1 A respeito da participação de Nossa Senhora na Redenção, declara Bento XV: “Os Doutores da Igreja ensinam comumente que a Santíssima Virgem Maria, que parecia ausente na vida pública de Jesus Cristo, por divina disposição esteve ao seu lado quando Ele foi morto e pregado na Cruz. Em comunhão com seu Filho sofredor e agonizante, suportou a dor e de certo modo morreu com Ele; renunciou aos direitos maternos sobre seu Filho para a salvação dos homens; e, para aplacar tanto quanto podia a justiça divina, imolou seu Filho, de sorte que se pode afirmar com razão que, com Cristo, Ela redimiu o gênero humano” (BENTO XV. Inter sodalicia: AAS 10 [1918], 182). No mesmo sentido se expressam Pio XI: “A augusta Virgem, concebida sem a mancha original, foi escolhida como Mãe de Cristo precisamente para tomar parte na Redenção do gênero humano” (PIO XI. Auspicatus profecto: AAS 25 [1933], 80); e Pio XII: “Foi Ela, a Imaculada, isenta de toda a mancha original ou atual, e sempre intimamente unida com seu Filho, que, como outra Eva, juntamente com o holocausto dos seus direitos maternos e do seu materno amor, O ofereceu no Gólgota ao Eterno Pai por todos os filhos de Adão […]. Ela finalmente, suportando com ânimo forte e confiante imensas dores, verdadeira Rainha dos mártires, mais que todos os fiéis, ‘completou o que falta à Paixão de Cristo… pelo seu Corpo que é a Igreja’ (Col 1, 24)” (PIO XII. Mystici Corporis Christi, n.106: AAS 35[1943], 247-248).
2 Cf. SÃO TOMÁS DE AQUINO. Suma Teológica. III, q.81, a.1.

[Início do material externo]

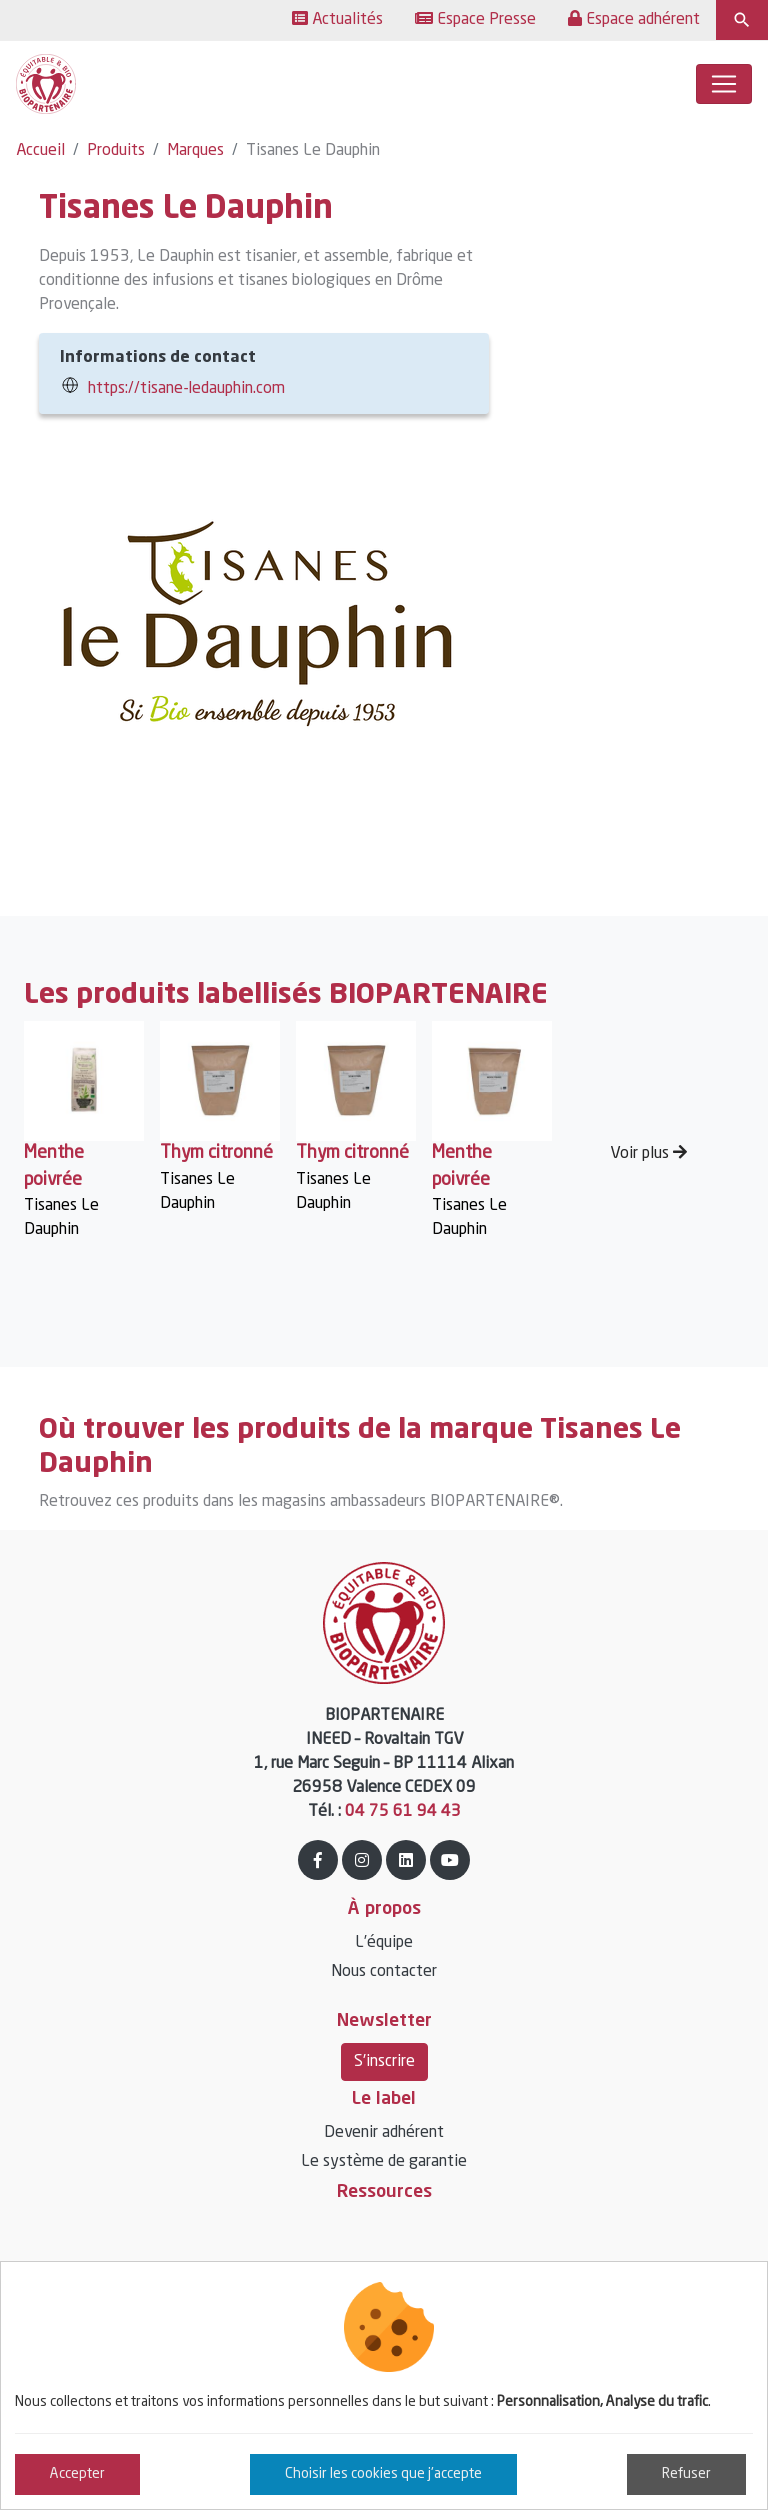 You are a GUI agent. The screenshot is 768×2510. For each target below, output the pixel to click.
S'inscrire (384, 2062)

3 É doutrina comum entre os mariólogos mais conceituados que Nossa Senhora recebeu, em grau eminentíssimo, todas as graças outorgadas aos Santos no decorrer da História e que convinham a Ela. Esse princípio parece confirmar a concessão da permanência eucarística à Virgem Santíssima (cf. ALASTRUEY, Gregório. Tratado de la Virgen Santísima. 4.ed. Madrid: BAC, 1956, p.687-688; GARRIGOU-LAGRANGE, OP, Réginald. La Mère du Sauveur et notre vie intérieure. Paris: Du Cerf, 1948, p.135-136).
4 Como explica São Tomás, na Eucaristia o Corpo de Jesus se encontra tal como Ele o possui no momento, de modo que os participantes da Sagrada Ceia foram os únicos a comungá-lo em estado padecente (cf. SÃO TOMÁS DE AQUINO, op. cit., a.3).
5 CORRÊA DE OLIVEIRA, Plinio. Palestra. São Paulo, 18 abr. 1981.